2. m. Modo de expresión artística y literaria que responde a los planteamientos del Romanticismo. 
3. m. Época en que prevaleció el Romanticismo. 
4. m. Sentimentalidad excesiva. 
5. m. Cualidad de romántico. Atraía a las mujeres por su valentía y por su romanticismo.

Quedémonos con la acepción 4 de la RAE. Sentimentalidad excesiva.

Dice la RAE, también, que la sentimentalidad es la cualidad de sentimental, que alberga, suscita o es propenso a sentimientos tiernos (afectuosos, cariñosos, amables).

Mira, si a esto vamos, o todo o nada. 

Llámame pragmática, si quieres. Descastá, fría, lo que tú quieras, pero a mí el romanticismo al uso... como que no.

Yo quiero romanticismo en todas mis relaciones, en todas, no sólo en las de pareja o con derecho a roce. Quiero sentimientos afectuosos, cariñosos, en todas mis relaciones porque, si no, no quiero esa relación.
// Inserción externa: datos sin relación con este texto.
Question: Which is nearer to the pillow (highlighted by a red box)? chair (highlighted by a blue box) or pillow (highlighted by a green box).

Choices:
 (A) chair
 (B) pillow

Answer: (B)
Podría ser menos ortodoxa, claro, hablando del romanticismo como ese almibaramiento de las relaciones de pareja, que parece significar que uno hace cosas un poco cursis para demostrar el amor a la otra persona. Igual es que me he vuelto demasiado escéptica, demasiado dura, demasiado exigente o demasiado imbécil, pero no. Si me refiriera a ese romanticismo diría que está sobrevalorado porque, llámame loca, pero para mí no es imprescindible. A mí me demuestras que me quieres o no de normal, no con almibaramientos que van a hacer que me pregunte qué habrás hecho, o qué he hecho, para merecer eso.

Podría decir que el romanticismo es necesario en una relación, que hacer cosas bonitas sin razón aparente para recordar al otro que se le quiere es la chispa de la vida. Pero, mira, no, a mí me tratas bien de normal y hacemos cosas bonitas juntos porque sí, porque si te quiero y sé que me quieres no necesito recordar, porque no se me olvida.
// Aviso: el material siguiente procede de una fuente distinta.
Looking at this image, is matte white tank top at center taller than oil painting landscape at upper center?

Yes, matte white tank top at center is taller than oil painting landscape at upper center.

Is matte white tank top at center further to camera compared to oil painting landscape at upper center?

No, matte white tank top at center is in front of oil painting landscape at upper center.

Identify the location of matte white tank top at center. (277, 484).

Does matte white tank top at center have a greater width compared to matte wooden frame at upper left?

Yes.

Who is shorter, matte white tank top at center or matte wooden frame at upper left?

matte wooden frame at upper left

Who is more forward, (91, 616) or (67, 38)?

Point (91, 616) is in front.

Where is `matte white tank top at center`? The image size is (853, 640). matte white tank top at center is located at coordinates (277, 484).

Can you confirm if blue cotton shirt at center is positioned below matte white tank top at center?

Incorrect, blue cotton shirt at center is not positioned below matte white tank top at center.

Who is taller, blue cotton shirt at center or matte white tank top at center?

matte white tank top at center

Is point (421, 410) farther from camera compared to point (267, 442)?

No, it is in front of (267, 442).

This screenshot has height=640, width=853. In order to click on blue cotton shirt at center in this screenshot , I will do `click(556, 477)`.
A mí, lo que llamamos romanticismo me parece una forma cursi de excusar las excusas. 

martes, 12 de julio de 2016

Desaprobación

Hace pocos años me rendí a la evidencia: el bañador no evitaba que se notara que estoy gorda así que oye, que me pongo bikini.

Desaprobación, eso es lo que vi en la cara de mis padres cuando salí del baño con mi bikini. Igual podía haber visto más cosas si hubiera esperado un poco, pero tuve suficiente.

A partir de entonces, pareos, vestiditos playeros, falditas... mi madre no sabía qué hacer para que me tapara las carnes. Supongo que de manera inconsciente, para no provocar malestares, ahí andaba yo con pareos, vestiditos playeros y falditas sobre el bikini mojado. Como si no se notara que estoy gorda.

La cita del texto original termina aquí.